Spring Buttress, Els Buttress, Grotto-Fountain

5.1

C

E

4

Rock climbing - climbing equipment is required.

Hout Bay Corner, Kloof Corner, Ledges

5.2

D

"Difficult" rock climbing

Note: Grades above 5.1 are not listed in Mountain Meanders.  Even more confusing is that grades D & E are considered "easy" by modern sport climbing standards! See the full comparison chart for more information.

5.3/5.5

E

"Very difficult" rock climbing 

 UK – http://www.ukscrambles.com/Database/uk-scrambling-grades.html

 
 

Marking of grading on maps:  The following notation is used on the maps to mark the grade in situ.  This will also be visible in a GPS unit unless labels are turned off.

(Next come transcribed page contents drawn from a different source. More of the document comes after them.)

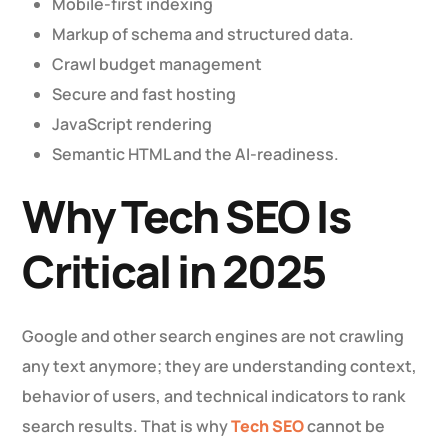
Mobile-first indexing
Markup of schema and structured data.
Crawl budget management
Secure and fast hosting
JavaScript rendering
Semantic HTML and the AI-readiness.
Why Tech SEO Is
Critical in 2025
Google and other search engines are not crawling
any text anymore; they are understanding context,
behavior of users, and technical indicators to rank
search results. That is why
Tech SEO
cannot be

All grading is of course subjective and different climbers will have different perceptions of a grade.  See Wikipedia  for a fuller description of climbing grades or the table below by Mike Scott from the 2003 MCSA Journal.  If you are unfamiliar with the Cape, or with the grading system, try an easier route first and work your way up the grades until you are comfortable with what they mean.  Note that the gradings are mainly intended for walkers/scramblers rather than climbers as experienced rock climbers would not use a rope on class 4 routes or even on easier class 5 routes.

 

 Star rating

The use of a star rating is even more contentious and subjective. Despite these limitations it is still felt to be a useful supplement to the grading system.  The system adopted is that used by Ernest Lotz in his Jonkershoek Guide. But note that the star rating has a bias towards scrambling routes as most walking routes (grades 0 and 1) end up with either no star or a single star!  This does not mean they are not pleasant and enjoyable walking routes. Maybe someone can think up a system of star rating for walking routes...


*

One does such a route usually just once! (Also used for routes that are primarily used as descent or access routes.)

**

Not wonderful, but has its moments. 

***

Most pleasant. Would do it again.

****

Outstanding climbing-experience. Interesting and full of variety. 

 

No star:  Either a foot path, or the route is not known well enough to rate.

 
 Yosemite Decimal System - from www.ii.uib.no/~petter/mountains/Difficulty

YDS

Description


0

Easy and good path


1

This grade is used if the route can be climbed by walking on a trail to the summit. No use of hands shall be needed, however, the trail may be somewhat narrow and somewhat steep. A fall may result in injury but is unlikely unless very careless.


2

This grade is used to classify a climb where the climber must walk off-trail or where a trail requires occasional use of hands for support and balance. The terrain can vary considerably and care may be needed in order to place your feet safely. Still, there is a clear notion of walking. There may be exposure and unpleasant consequences from a fall. The level of attention required is definitely higher than for a class 1 trail. This grade is sometimes qualified as 2+  to characterize a climb that really falls between walking and easy climbing. Easy scrambling falls into this category. Although hands are used more frequently, the "look and feel" is still more walking than climbing.


3

Broadly covers what is often termed scrambling. You do need to use your hands in order to facilitate upward movement, but hand and footholds are quite plentiful. There are often many alternate variations of the route. Short sections of class 3 are usually climbed without the security of a rope, however many people would feel more comfortable having a rope on long, sustained sections as well as passages with significant exposure. Down climbing a class 3 route requires careful moves and considerable attention, this is almost always easier with the assistance of a rope. A fall is likely to result in serious injury.


4

The first level of real climbing. A class 4 pitch requires full focus on the upward movement. There are fewer variations in how a move can be done. While short sections may still be done unroped, longer, or exposed sections are usually done with the security of a rope. Most people would prefer to rapell (abseil) instead of down-climbing a class 4 pitch of more than a few meters. A fall could be fatal.

5.x

This grade, with "x" ranging from 1-14, is used to characterize technical climbing.  Only 5.1 routes are described in Mountain Meanders, and 5 is therefore used unqualified.